Work instruction — The word to look for is "each". Report every line of the entries below that has it.

Dataset records —
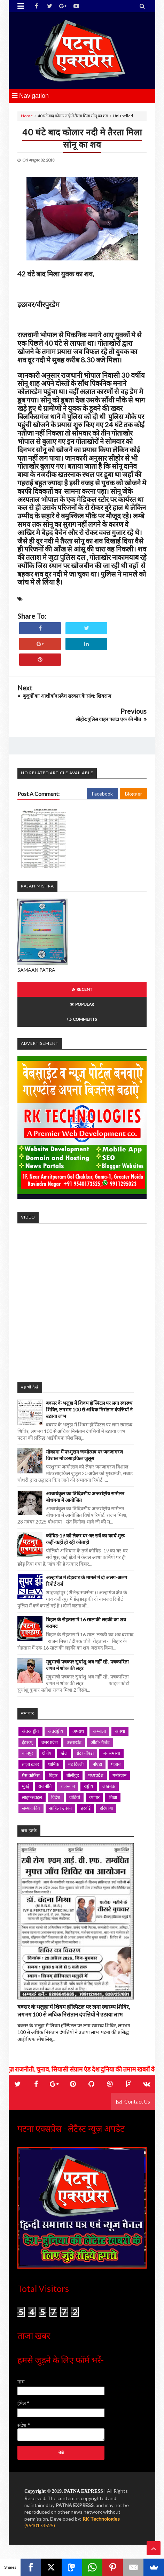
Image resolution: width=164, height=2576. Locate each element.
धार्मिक (53, 1764)
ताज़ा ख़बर (30, 1764)
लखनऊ (108, 1786)
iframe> (82, 1299)
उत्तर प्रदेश (49, 1742)
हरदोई (86, 1808)
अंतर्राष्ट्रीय (55, 1731)
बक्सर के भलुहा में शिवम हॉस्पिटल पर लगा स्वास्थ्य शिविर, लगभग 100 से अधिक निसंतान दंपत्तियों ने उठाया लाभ (89, 1409)
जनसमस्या (111, 1753)
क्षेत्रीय (47, 1753)
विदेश (55, 1797)
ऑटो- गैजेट (100, 1742)
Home (27, 115)
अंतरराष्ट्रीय (30, 1731)
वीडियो (74, 1797)
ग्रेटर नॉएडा (85, 1753)
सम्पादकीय (31, 1808)
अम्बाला (99, 1731)
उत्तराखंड (74, 1742)
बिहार (53, 1775)
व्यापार (94, 1797)
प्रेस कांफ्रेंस (31, 1775)
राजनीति (45, 1786)
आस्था (120, 1731)
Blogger (133, 794)
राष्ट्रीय (88, 1786)
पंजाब (115, 1764)
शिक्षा (113, 1797)
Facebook (102, 794)
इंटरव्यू (27, 1742)
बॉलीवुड (73, 1775)
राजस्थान (68, 1786)
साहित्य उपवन (60, 1808)
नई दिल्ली (76, 1764)
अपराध (78, 1731)
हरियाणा (106, 1808)
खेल (64, 1753)
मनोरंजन (119, 1775)
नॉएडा (97, 1764)
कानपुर (27, 1753)
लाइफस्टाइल (32, 1797)
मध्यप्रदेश (95, 1775)
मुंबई (25, 1786)
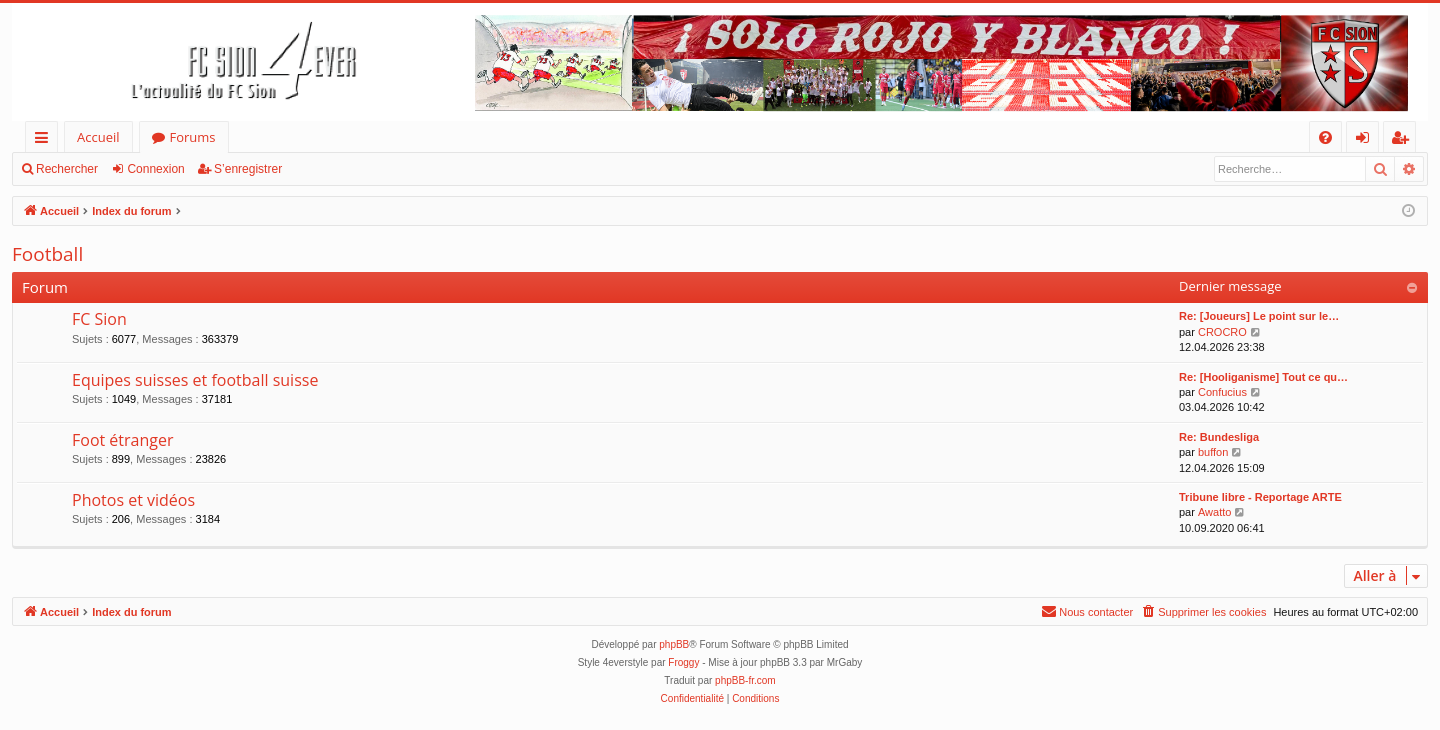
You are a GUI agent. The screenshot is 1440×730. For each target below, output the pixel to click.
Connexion (155, 169)
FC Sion (99, 319)
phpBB (674, 644)
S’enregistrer (248, 169)
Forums (193, 137)
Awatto (1214, 512)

Exercise result —
Image resolution: width=164, height=2576. Locate each element.
You are a GUI agent. The screenshot is 1440×730. For each target below, output the pixel to click.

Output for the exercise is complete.